During the morning conference, the president announced that a judge denied an arrest warrant against Videgaray, the highest-level official wanted by the Mexican justice, for not complying with the basic requirements.

“They informed me that a request in this regard was made to the Judiciary, but it was rejected because a judge considered that the investigation or the request that was being made was not well integrated,” said López Obrador when asked about a possible accusation against  Videgaray .

“I have confidence in the prosecutor to act with rectitude and that there is also no persecution, that there is no revenge, that the law is applied without slogan,” he added.

Emilio Lozoya, Luis Videgaray and Enrique Peña Nieto (Photo: Archive)
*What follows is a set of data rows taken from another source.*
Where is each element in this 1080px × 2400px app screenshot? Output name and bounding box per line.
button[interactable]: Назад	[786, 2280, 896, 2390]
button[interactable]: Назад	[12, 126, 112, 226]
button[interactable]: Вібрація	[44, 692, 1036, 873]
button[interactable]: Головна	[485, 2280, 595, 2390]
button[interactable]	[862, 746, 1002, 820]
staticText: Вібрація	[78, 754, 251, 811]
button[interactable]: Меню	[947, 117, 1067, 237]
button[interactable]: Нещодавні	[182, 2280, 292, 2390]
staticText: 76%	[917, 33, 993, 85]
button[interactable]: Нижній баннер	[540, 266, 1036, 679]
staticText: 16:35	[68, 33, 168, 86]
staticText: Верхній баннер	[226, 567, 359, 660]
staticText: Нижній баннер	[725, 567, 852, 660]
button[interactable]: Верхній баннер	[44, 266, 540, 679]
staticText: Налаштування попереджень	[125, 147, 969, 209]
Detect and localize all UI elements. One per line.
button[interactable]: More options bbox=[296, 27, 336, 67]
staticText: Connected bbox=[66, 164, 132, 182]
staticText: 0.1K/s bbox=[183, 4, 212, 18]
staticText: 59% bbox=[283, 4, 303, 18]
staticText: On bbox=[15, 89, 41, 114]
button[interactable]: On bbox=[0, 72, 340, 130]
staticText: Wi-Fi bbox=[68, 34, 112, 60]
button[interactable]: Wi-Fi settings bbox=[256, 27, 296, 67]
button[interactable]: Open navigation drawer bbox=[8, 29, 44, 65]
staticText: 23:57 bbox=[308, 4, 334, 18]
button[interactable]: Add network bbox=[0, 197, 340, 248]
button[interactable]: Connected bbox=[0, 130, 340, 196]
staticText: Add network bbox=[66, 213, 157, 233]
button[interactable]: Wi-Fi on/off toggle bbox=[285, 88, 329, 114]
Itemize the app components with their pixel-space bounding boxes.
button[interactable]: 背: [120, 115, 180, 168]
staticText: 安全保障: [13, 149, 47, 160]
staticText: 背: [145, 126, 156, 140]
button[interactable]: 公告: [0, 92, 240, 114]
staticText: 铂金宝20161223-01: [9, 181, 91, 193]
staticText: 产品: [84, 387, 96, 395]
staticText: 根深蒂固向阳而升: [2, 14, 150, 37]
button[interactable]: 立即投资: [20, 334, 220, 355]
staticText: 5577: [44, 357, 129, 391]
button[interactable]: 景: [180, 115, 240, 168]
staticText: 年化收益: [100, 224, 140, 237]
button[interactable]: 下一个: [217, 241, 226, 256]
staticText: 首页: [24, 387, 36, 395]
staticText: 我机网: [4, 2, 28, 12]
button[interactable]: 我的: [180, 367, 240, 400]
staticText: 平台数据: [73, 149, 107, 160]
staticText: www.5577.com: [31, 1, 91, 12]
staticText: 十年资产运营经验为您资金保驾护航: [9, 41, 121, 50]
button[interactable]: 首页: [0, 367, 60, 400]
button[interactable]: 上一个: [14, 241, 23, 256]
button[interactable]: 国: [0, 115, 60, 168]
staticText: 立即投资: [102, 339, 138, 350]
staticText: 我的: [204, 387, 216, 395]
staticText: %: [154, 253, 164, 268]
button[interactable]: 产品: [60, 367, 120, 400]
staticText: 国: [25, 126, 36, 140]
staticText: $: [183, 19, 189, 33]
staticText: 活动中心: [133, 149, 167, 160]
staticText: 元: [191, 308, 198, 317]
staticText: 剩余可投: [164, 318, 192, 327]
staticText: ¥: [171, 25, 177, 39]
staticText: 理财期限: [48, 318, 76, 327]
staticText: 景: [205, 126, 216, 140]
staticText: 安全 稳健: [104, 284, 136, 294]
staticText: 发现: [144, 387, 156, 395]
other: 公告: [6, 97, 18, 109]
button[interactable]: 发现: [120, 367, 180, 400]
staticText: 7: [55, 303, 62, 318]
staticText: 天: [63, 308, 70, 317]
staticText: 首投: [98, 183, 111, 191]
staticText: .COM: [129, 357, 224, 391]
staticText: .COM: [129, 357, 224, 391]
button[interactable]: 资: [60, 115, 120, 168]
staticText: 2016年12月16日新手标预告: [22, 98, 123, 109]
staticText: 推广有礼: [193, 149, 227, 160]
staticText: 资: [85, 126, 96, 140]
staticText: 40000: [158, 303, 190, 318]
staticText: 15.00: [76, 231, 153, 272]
One of the crimes that Videgaray allegedly committed is treason, which includes the federal Penal Code and whose penalty could range from five to forty years in prison and a fine of up to fifty thousand pesos.

Videgaray, a 52-year-old economist who served as Chancellor and Secretary of the Treasury during Enrique Peña’s term (2012-2018), was singled out by Emilio Lozoya, a former director of Pemex, for allegedly having received hundreds of millions of US dollars from Odebrecht to finance political campaigns.

Lozoya, who is on trial in Mexico after being extradited from Spain, also accused Peña, former presidents Felipe Calderón and Carlos Salinas and a dozen former officials of accepting bribes, receiving illicit payments and other acts of corruption for several years.

Emilio Lozoya made these allegations on August 11th, through a complaint of facts before the Attorney General’s Office (FGR).

Luis Videgaray is currently a professor at the Massachusetts Institute of Technology (MIT, for its acronym in English) and through a statement on his Twitter account, which he had not used since 2018, he said that Lozoya’s statement of facts is an attempt to evade the legal consequences of his actions as a public official.

“The only person responsible for the serious legal situation faced by him, his mother, his sister, and his wife is called Emilio Lozoya,” Videgaray tweeted.

For their part, MIT executives published a letter expressing their support for the former Mexican official.